Isabel sacudiu com mais força, e nada!.
-
Meu Deus! Esta rigidez!... Esta rigidez!...
E
a dona da casa soltou um grito estridente.
-
Que é, patroa?
-
Esta velha está morta!
-
Morta?!
Efetivamente,
a pobre velhinha, durante o sono, sem se sentir, passara desta para melhor.
Imagine-se
a aflição das duas mulheres diante daquele cadáver misterioso; mas D. Isabel,
que era inteligente, pensou:
-
Quem sabe se a velha não entrou no 15 pensando que era o 17?
E
pelo muro do terraço chamou a vizinha:
-
Ó vizinha?

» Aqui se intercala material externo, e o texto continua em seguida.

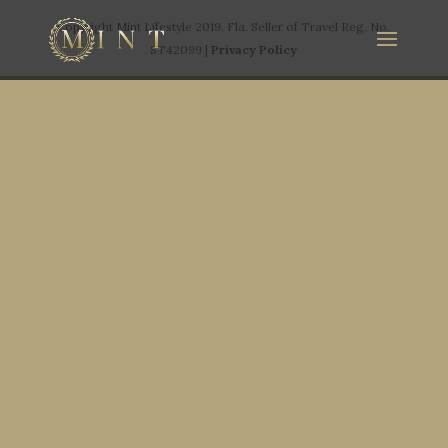
Copyright Mint Lifestyle 2019. Fla. Seller of Travel Reg. No.
ST42099 |
Privacy Policy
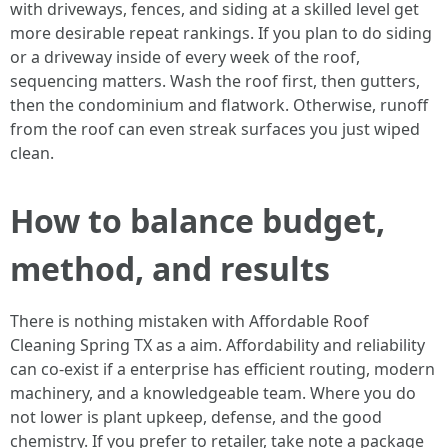
with driveways, fences, and siding at a skilled level get
more desirable repeat rankings. If you plan to do siding
or a driveway inside of every week of the roof,
sequencing matters. Wash the roof first, then gutters,
then the condominium and flatwork. Otherwise, runoff
from the roof can even streak surfaces you just wiped
clean.
How to balance budget,
method, and results
There is nothing mistaken with Affordable Roof
Cleaning Spring TX as a aim. Affordability and reliability
can co‑exist if a enterprise has efficient routing, modern
machinery, and a knowledgeable team. Where you do
not lower is plant upkeep, defense, and the good
chemistry. If you prefer to retailer, take note a package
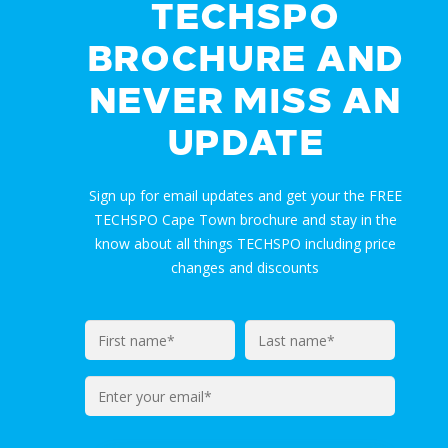
TECHSPO
BROCHURE AND
NEVER MISS AN
UPDATE
Sign up for email updates and get your the FREE
TECHSPO Cape Town brochure and stay in the
know about all things TECHSPO including price
changes and discounts
Enter
your
email*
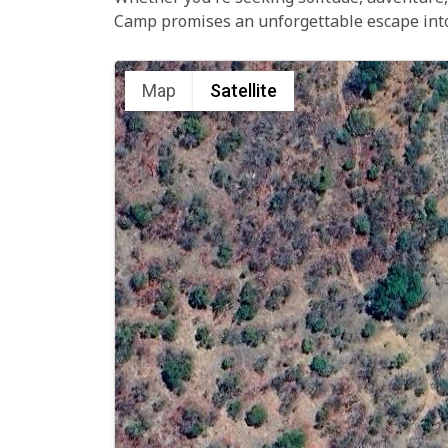
Camp promises an unforgettable escape into 
Map
Satellite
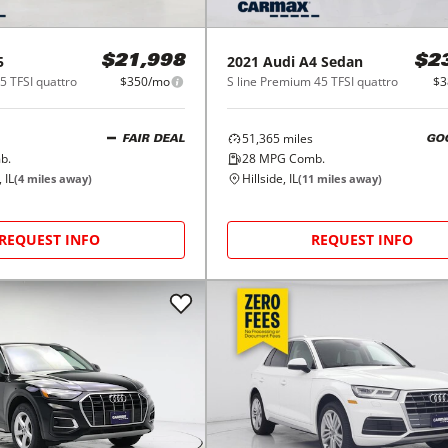
5
2021
Audi
A4 Sedan
$21,998
$2
5 TFSI quattro
$350/mo
S line Premium 45 TFSI quattro
$3
51,365
miles
FAIR DEAL
GO
b.
28
MPG Comb.
 IL
Hillside, IL
(
4
miles away)
(
11
miles away)
REQUEST INFO
REQUEST INFO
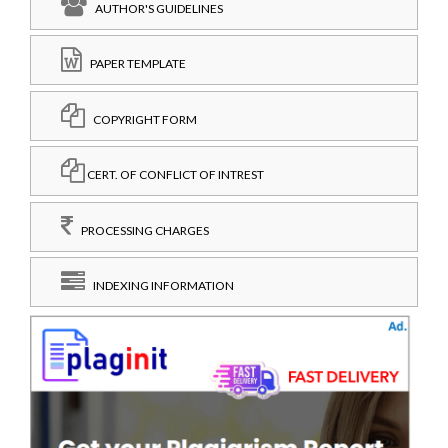
AUTHOR'S GUIDELINES
PAPER TEMPLATE
COPYRIGHT FORM
CERT. OF CONFLICT OF INTREST
PROCESSING CHARGES
INDEXING INFORMATION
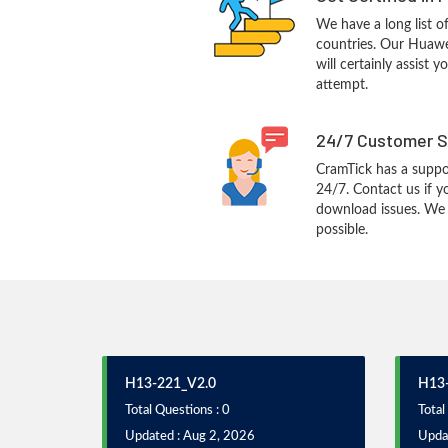
We have a long list o
countries. Our Huaw
will certainly assist 
attempt.
24/7 Customer S
CramTick has a suppo
24/7. Contact us if y
download issues. We w
possible.
H13-221_V2.0
H13-
Total Questions : 0
Total
Updated : Aug 2, 2026
Upda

Vizinha?...
-
Que é?
-
A senhora não tem uma tia velha, surda e catacega?
-
Tenho, sim, senhora.
D.
Isabel respirou.
-
Pois mande buscá-la, porque ela está na minha casa. Entrou aqui por engano.
-
Ela que venha; não é preciso mandar buscá-la.
-
Isso é, porque está... doente... Adoeceu aqui...
Meia
hora depois a pobre velha era removida... para o Necrotério.